Bamako: The ruling authorities in Mali dissolved “political parties and organizations of a political nature” on Tuesday, according to a presidential decree read on state television, a decision the opposition had feared for several weeks.

This move is the latest in a series of restrictions on freedoms taken by the military, who have been in power since two coups in 2020 and 2021, to consolidate their rule.

Earlier on Tuesday, they also suspended the French television channel TV5 Monde “until further notice,” accusing it of bias in a report on an opposition demonstration.

The dissolution of parties comes after they organized a demonstration that brought together several hundred people in Bamako on May 3rd to denounce this possibility, in a rare act of defiance against the military.

On Tuesday morning, the current authorities abrogated the Charter of Parties, which notably set out their moral and legal framework and regulated their operation, formation, creation, and financing.

There are currently around 300 registered political parties in Mali.

The draft law to repeal this charter was adopted on Monday by the legislative body created by the authorities, the National Transitional Council (CNT), whose members they appointed.

“Political parties and organizations of a political nature are dissolved throughout the national territory,” stated the decree read on ORTM by the Minister in charge of political reforms, Mamani Nassiré.

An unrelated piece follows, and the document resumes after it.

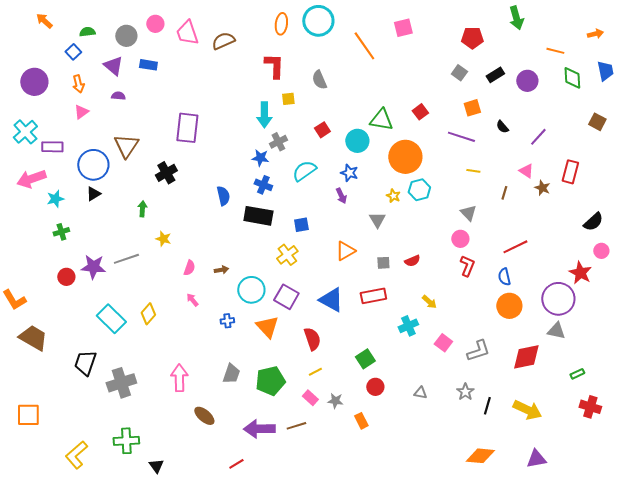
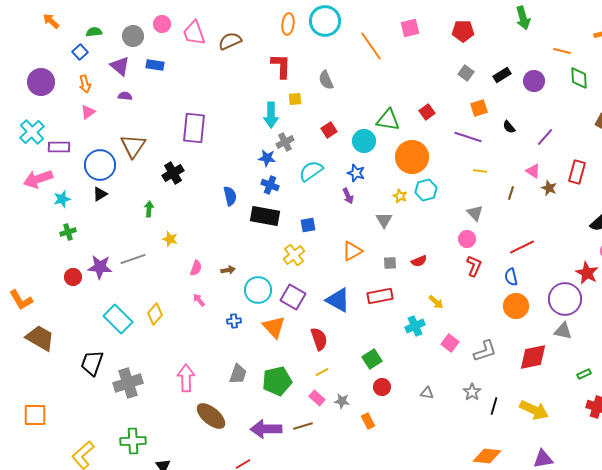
red pentagon: (472, 38) -> (463, 31), moved
brown ellipse: (204, 416) -> (211, 416), size x1.4

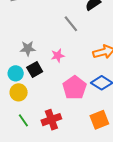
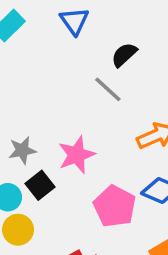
gray line: (71, 24) -> (108, 89), moved
pink star: (58, 56) -> (77, 155), size x1.5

The head of the Malian authorities, Assimi Goïta, “assigned a specific mission, to continue the reforms (…) in order to satisfy the Malian people on the basis of a certain number of recommendations formulated during the national refoundation meetings” of December 2021, declared Mr. Nassiré.

The objective is to “manage political life serenely and in harmony with our option of sovereignty,” he added.

At the end of April, a national consultation organized by the junta, following the 2021 national refoundation meetings, had recommended the dissolution of parties and the tightening of their creation.

This meeting – marked by the presence of regime supporters but boycotted by most political formations – had also proposed the proclamation without election this year of General Assimi Goïta as president for a renewable five-year term.

Multipartism, as well as freedoms of expression and association, were enshrined in Mali by the Constitution of 1992, the year of democratization.

Last week, the authorities suspended the activities of political parties and associations, citing a “reason of public order.”

A new coalition of around one hundred parties recently formed in Mali to “demand the effective end of the politico-military transition no later than December 31, 2025” and to call for “the establishment of a timetable for a rapid return to constitutional order.”

It also “categorically” rejected the junta’s decision to suspend the activities of political parties and associations.

The military authorities have failed to meet their commitment to hand over power to elected civilians in March 2024.

The opposition in the country has already been targeted by legal challenges, dissolutions of organizations, as well as by the pressure of the dominant discourse on the need to rally around the junta in a country facing jihadism and a severe economic crisis since 2012.

Mali, like its neighbors Niger and Burkina Faso, are led by military juntas that came to power between 2020 and 2023, and have formed an Alliance of Sahel States (AES).

Human rights organizations accuse the three regimes of suppressing dissenting voices in the name of the war against jihadists.